_Problem requirements_
Images embedded in the records are excluded; print everything else exactly as given.

--- Input Enclosed Below ---

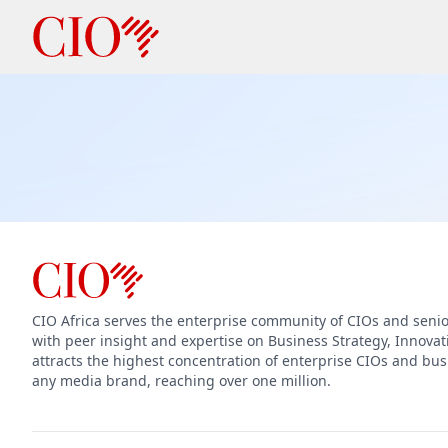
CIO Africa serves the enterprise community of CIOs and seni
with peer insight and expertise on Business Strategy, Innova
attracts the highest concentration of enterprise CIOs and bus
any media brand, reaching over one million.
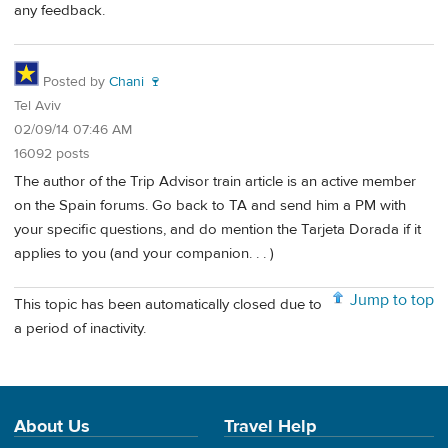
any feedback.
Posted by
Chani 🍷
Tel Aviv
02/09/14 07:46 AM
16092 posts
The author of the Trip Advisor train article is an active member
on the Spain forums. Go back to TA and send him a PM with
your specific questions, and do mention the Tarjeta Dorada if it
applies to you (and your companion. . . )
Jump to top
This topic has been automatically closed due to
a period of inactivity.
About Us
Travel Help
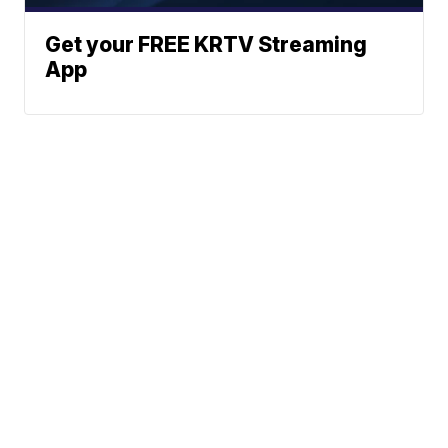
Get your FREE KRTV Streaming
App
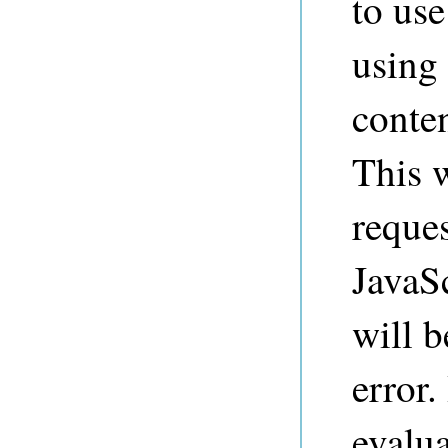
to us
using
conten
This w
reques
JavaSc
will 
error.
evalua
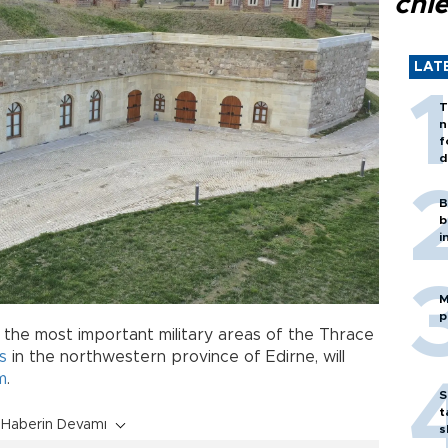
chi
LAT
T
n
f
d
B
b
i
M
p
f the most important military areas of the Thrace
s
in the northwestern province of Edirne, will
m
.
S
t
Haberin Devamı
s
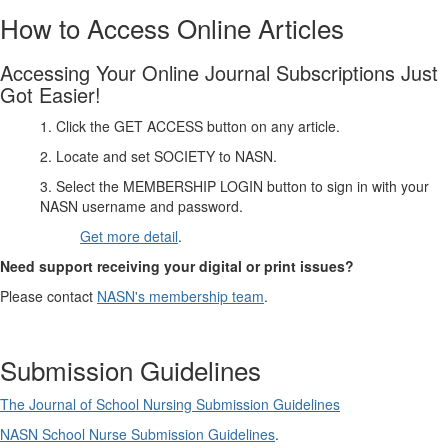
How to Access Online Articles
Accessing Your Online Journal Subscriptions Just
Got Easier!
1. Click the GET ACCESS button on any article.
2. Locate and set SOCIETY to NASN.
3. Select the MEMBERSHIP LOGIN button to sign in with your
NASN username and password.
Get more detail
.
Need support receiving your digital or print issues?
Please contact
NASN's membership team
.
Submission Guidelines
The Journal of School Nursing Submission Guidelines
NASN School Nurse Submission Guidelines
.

--- End of Enclosed Input ---

_Solution to this exercise_
CIO Africa serves the enterprise community of CIOs and seni
with peer insight and expertise on Business Strategy, Innova
attracts the highest concentration of enterprise CIOs and bus
any media brand, reaching over one million.
any feedback.
Posted by
Chani 🍷
Tel Aviv
02/09/14 07:46 AM
16092 posts
The author of the Trip Advisor train article is an active member
on the Spain forums. Go back to TA and send him a PM with
your specific questions, and do mention the Tarjeta Dorada if it
applies to you (and your companion. . . )
Jump to top
This topic has been automatically closed due to
a period of inactivity.
About Us
Travel Help
Get your FREE KRTV Streaming
App
to us
using
conten
This w
reques
JavaSc
will 
error.
evalua
chi
LAT
T
n
f
d
B
b
i
M
p
f the most important military areas of the Thrace
s
in the northwestern province of Edirne, will
m
.
S
t
Haberin Devamı
s
How to Access Online Articles
Accessing Your Online Journal Subscriptions Just
Got Easier!
1. Click the GET ACCESS button on any article.
2. Locate and set SOCIETY to NASN.
3. Select the MEMBERSHIP LOGIN button to sign in with your
NASN username and password.
Get more detail
.
Need support receiving your digital or print issues?
Please contact
NASN's membership team
.
Submission Guidelines
The Journal of School Nursing Submission Guidelines
NASN School Nurse Submission Guidelines
.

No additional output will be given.